▶ [Problem]:
Answer with a number only, stating how many lines of the records hold the word "GeForce".

*** Data listing Section Begins ***

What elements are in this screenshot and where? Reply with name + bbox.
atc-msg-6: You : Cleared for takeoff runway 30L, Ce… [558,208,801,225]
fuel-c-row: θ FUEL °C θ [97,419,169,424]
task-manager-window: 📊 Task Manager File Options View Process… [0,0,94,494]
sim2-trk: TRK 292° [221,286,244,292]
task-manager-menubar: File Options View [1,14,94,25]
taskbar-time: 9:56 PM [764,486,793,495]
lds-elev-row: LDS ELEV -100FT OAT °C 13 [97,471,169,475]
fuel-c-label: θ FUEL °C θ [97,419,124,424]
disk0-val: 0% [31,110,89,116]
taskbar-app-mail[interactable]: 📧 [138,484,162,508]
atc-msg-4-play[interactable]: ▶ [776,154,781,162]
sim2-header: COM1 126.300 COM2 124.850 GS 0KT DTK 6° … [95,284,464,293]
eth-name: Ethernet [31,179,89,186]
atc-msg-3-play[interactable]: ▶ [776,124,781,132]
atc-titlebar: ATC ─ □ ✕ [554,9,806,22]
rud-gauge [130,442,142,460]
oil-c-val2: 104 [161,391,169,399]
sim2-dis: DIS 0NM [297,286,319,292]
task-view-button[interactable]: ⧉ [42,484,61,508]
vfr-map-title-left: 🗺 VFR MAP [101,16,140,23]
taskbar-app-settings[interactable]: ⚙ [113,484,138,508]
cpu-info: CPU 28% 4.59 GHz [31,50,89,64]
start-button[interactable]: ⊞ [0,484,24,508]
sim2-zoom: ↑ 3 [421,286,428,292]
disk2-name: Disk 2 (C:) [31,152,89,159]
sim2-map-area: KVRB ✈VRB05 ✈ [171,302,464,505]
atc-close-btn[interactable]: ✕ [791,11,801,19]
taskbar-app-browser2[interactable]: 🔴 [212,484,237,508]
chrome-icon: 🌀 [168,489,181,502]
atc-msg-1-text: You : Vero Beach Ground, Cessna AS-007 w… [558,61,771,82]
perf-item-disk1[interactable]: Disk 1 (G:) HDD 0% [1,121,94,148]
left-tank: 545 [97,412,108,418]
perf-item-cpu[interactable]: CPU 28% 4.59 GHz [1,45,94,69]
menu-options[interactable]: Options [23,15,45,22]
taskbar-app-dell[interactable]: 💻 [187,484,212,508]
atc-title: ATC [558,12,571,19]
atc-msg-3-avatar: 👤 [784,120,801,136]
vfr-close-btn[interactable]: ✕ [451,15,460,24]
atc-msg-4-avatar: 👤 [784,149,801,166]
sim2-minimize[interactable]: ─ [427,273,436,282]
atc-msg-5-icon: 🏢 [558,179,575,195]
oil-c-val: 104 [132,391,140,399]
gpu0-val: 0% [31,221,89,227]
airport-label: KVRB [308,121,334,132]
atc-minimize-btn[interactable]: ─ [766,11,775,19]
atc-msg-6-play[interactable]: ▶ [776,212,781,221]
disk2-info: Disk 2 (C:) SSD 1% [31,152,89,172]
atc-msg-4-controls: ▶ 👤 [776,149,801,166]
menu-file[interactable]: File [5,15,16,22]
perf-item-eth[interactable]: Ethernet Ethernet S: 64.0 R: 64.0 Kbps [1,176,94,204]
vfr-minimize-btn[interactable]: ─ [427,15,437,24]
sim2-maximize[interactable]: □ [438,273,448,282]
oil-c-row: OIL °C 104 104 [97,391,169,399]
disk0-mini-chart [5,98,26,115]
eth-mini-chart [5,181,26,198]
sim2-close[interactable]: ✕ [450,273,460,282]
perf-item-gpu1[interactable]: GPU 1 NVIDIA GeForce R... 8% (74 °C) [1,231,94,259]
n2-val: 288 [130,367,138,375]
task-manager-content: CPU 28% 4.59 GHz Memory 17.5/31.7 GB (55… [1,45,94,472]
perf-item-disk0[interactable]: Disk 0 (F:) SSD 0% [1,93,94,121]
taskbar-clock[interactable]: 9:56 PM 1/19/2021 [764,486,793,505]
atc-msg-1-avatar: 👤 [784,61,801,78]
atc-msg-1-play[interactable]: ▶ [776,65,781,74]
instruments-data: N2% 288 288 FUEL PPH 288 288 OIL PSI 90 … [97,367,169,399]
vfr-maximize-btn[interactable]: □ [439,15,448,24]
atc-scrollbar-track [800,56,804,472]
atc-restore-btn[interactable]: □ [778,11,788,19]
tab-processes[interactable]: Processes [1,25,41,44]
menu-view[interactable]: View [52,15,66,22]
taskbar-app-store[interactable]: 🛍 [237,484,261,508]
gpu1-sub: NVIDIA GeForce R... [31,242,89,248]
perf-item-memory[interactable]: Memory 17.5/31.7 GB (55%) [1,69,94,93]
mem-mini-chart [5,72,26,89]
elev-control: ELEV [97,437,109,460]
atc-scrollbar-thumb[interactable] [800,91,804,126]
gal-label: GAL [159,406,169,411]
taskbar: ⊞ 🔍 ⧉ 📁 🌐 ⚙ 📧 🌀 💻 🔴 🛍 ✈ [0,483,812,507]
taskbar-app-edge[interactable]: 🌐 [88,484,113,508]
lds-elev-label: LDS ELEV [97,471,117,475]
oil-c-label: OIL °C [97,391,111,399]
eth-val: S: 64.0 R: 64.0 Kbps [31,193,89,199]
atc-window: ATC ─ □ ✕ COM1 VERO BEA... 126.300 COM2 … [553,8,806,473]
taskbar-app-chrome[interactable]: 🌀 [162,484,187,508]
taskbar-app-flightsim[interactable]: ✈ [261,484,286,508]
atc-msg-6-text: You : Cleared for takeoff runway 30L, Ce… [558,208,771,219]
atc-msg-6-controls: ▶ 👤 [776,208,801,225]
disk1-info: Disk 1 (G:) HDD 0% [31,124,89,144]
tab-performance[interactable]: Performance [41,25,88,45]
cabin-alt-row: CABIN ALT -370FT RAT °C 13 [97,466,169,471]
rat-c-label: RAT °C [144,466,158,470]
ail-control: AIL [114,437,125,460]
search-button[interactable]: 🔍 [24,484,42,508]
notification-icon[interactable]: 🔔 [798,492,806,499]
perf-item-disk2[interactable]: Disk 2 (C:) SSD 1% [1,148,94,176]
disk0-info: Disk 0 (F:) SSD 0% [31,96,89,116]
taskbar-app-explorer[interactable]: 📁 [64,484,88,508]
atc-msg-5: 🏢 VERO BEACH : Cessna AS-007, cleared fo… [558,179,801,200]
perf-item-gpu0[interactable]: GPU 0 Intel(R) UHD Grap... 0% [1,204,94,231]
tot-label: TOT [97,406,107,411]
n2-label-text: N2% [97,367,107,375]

*** Data listing Section Ends ***

▶ [Finished task]:
2